Нам еще предстоит открыть немой фильм среднего метража, снятый Брехтом вместе с Эрихом Энгелем и Карлом Валентином в 1923 году — «Тайны одной парикмахерской»: его, насколько я знаю, еще не показывали во Франции. Но, основываясь на свидетельствах тех, кто его видел, можно предположить, что эта работа не обладает ни размахом, ни теорeтической и документальной значимостью «Куле Вампе». Таким образом, «Куле Вампе» — единственное произведение Брехта, которое может непосредственно служить моделью и объектом размышлений для кинематографиста: Брехт в свое время сформулировал проблему выражения подвергнутого политическому анализу содержания, а также проблему его трактовки актёрами, которые спустились с высоты подмостков. Впрочем, если из фильмов Брехта только «Куле Вампе» может считаться моделью и исходным текстом, то его пьесы остаются обязательными объектами размышления для каждого кинематографиста: брехтовское искусство композиции, повествования, драматургии, искусство проникать в самую суть вымысла — короче говоря, все то, что составляет арсенал драматических приемов, — в театре до сих пор остается практически непревзойденным. Если оглянуться на то, что было сделано в кино (не обращая при этом внимания на политическую окраску того или иного фильма), следует признать, что с этим арсеналом приемов был хорошо знаком даже такой антимарксистский кинорежиссер, как Де Милль (в одном ряду с ним можно по разным причинам упомянуть Любича, Капру, Форда и Чаплина). Де Милль, выросший на театре (Дэвид Беласко), смог конвертировать накопленный в юности опыт в выстраданные кинематографические решения, эффективность которых со временем нашла себе подтверждение5; то же самое можно сказать и про Эйзенштейна, вскормленного различными видами искусства. В случае Брехта, Эйзенштейна и Де Милля заложенная идеология могла устаревать и видоизменяться, вплоть до полной потери своего первоначального облика — но произведений, их динамики это не затрагивает, они в нашем распоряжении6.
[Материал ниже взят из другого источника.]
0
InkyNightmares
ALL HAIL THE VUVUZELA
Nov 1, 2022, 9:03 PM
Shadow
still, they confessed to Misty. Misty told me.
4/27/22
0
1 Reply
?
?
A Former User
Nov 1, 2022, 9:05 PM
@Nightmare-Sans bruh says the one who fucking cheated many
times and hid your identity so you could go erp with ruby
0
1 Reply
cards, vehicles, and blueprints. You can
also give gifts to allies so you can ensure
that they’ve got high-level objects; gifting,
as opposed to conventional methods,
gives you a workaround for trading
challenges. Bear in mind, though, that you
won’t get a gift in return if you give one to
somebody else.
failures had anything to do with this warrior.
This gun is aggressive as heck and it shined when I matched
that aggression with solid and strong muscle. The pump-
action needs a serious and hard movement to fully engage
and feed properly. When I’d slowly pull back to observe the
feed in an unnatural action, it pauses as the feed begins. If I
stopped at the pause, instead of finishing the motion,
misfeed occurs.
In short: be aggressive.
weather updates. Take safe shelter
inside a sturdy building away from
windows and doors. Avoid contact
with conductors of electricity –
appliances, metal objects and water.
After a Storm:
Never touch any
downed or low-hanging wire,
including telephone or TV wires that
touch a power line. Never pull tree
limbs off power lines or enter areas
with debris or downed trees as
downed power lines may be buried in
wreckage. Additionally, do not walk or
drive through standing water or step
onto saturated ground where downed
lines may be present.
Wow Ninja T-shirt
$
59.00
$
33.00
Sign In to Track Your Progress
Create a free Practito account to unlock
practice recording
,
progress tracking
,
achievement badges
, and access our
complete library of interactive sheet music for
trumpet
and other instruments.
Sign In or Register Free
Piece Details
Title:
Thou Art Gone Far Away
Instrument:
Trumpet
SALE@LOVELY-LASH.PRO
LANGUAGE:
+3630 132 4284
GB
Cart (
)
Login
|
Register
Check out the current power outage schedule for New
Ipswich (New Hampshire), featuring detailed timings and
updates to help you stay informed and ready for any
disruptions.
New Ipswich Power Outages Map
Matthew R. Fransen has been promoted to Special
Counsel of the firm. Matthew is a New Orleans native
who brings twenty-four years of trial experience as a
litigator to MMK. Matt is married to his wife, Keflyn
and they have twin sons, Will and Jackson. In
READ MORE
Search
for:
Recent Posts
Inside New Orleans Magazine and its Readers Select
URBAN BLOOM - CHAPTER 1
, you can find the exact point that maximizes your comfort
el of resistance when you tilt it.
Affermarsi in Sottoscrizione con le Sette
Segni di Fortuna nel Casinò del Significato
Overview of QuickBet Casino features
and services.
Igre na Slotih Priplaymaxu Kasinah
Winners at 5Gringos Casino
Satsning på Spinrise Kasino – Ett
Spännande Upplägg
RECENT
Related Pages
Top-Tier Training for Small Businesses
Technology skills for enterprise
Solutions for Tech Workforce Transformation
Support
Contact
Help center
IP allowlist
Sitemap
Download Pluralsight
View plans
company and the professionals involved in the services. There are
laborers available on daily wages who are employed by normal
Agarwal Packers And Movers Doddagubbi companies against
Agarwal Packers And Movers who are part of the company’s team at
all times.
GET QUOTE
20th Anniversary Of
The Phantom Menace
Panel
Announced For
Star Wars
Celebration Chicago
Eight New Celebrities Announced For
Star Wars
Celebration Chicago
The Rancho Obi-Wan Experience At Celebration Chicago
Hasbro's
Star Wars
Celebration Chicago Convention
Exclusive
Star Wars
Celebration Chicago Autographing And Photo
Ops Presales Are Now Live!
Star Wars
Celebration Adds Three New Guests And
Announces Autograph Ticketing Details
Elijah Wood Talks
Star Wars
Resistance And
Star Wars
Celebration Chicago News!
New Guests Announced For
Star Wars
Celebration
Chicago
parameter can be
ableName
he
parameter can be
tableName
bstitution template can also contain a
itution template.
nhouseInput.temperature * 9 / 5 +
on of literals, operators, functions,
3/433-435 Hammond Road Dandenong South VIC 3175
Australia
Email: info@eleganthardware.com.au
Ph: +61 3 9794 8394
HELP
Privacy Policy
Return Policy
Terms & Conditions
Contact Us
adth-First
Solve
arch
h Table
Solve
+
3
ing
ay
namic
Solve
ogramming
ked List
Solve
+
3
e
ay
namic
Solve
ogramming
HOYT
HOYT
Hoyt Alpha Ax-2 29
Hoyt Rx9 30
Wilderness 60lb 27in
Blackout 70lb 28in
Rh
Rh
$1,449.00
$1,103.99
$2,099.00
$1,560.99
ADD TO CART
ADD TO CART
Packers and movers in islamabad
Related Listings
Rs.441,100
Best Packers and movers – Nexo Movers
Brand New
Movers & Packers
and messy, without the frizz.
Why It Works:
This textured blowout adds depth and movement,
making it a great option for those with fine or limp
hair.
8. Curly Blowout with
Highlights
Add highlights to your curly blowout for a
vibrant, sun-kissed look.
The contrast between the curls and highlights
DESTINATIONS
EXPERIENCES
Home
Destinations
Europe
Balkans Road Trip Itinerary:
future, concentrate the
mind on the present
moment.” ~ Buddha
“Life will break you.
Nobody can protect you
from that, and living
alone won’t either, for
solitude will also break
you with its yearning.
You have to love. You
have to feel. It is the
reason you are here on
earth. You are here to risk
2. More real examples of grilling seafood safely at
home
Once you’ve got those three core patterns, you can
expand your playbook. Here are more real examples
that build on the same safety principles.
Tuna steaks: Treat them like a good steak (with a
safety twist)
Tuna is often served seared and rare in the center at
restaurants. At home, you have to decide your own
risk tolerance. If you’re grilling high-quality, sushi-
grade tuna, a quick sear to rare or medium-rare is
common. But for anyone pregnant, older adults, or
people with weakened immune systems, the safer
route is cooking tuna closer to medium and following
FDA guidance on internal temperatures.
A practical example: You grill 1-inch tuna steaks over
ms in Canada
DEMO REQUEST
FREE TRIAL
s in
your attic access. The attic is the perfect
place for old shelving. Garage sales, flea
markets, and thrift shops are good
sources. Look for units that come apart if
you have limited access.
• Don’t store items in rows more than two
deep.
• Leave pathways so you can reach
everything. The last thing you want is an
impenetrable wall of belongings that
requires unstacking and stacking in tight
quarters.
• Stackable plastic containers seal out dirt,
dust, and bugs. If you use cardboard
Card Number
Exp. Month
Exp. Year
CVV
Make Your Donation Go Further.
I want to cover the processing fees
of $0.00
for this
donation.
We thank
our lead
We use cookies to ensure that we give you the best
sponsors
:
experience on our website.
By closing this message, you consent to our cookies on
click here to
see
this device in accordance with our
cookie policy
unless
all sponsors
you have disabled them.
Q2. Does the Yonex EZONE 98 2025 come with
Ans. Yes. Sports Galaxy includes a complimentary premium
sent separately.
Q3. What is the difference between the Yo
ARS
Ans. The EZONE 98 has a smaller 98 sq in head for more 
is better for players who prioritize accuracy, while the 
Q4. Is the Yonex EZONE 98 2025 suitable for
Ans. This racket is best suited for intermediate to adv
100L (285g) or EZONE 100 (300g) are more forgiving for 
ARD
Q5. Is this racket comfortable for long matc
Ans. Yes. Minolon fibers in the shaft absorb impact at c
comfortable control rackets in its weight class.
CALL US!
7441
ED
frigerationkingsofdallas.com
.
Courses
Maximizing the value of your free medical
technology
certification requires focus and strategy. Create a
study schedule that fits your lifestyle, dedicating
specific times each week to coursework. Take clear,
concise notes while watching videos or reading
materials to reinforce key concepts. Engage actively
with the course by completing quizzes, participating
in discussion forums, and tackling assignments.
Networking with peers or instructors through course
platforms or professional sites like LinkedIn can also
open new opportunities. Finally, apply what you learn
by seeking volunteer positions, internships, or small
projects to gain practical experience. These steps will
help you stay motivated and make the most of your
5 Как говорили в Голливуде, «никто не любит фильмы Сесила Б. Де Милля, кроме публики».
6 Примирительная аура фильмов Де Милля сегодня более безобидна, чем избыток душевности, который театр Брехта дарит всем, кто сегодня находит в нём утешение, поскольку сила его воздействия на настоящее ослабевает: нужно подождать еще несколько лет, прежде чем историческая обстановка, поддерживавшая эту театральную глыбу, утратит свое влияние, и прежде чем проявится все то исконно театральное, что есть в пьесах Брехта, — согласно тем же механизмам, благодаря которым мы сегодня можем изучать, понимать и ценить кантаты Баха. Вспомним также, что когда однажды за ужином кто-то спросил Брехта, чем он занимается, тот ответил: «Я делаю украшения для бедных».
Всякое подлинное искусство ненавидит калькирование и аннексирование. Брехт для кинематографиста (как и любой другой великий творец, знающий свое искусство) — это рука Провидения, ни больше ни меньше. Как Стравинский, как Шёнберг, как Кафка, как Джойс, как Паунд, как Ланг или Чаплин. Из него можно черпать, рискуя закопать то, что вычерпал, в самую недоступную, сокровенную область своего творчества. Чтобы затем начать все сначала.